◆ Extracted data entries
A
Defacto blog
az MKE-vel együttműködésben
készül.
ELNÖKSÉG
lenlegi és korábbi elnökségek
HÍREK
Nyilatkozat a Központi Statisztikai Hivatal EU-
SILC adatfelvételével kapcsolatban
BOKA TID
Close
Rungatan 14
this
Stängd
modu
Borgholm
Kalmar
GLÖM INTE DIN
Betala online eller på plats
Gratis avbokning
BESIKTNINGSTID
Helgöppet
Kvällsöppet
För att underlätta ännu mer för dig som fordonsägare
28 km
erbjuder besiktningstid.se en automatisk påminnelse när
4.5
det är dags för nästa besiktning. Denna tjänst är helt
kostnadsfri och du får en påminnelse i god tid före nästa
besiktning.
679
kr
---
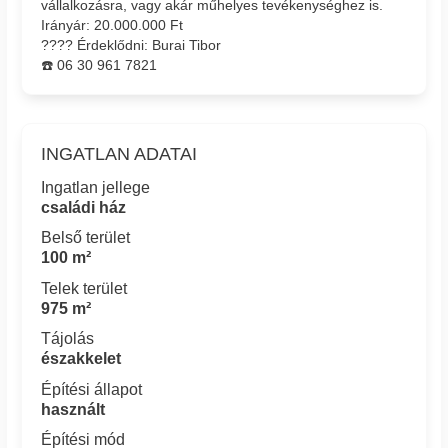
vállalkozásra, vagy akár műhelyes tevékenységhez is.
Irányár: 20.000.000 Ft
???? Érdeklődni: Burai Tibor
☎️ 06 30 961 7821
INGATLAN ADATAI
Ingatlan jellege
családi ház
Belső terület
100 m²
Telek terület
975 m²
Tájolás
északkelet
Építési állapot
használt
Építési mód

◆ WHAT YOU NEED TO DO
Go through the data and copy every line that includes "påminnelse".

◆ RESPONSE BOX
erbjuder besiktningstid.se en automatisk påminnelse när
kostnadsfri och du får en påminnelse i god tid före nästa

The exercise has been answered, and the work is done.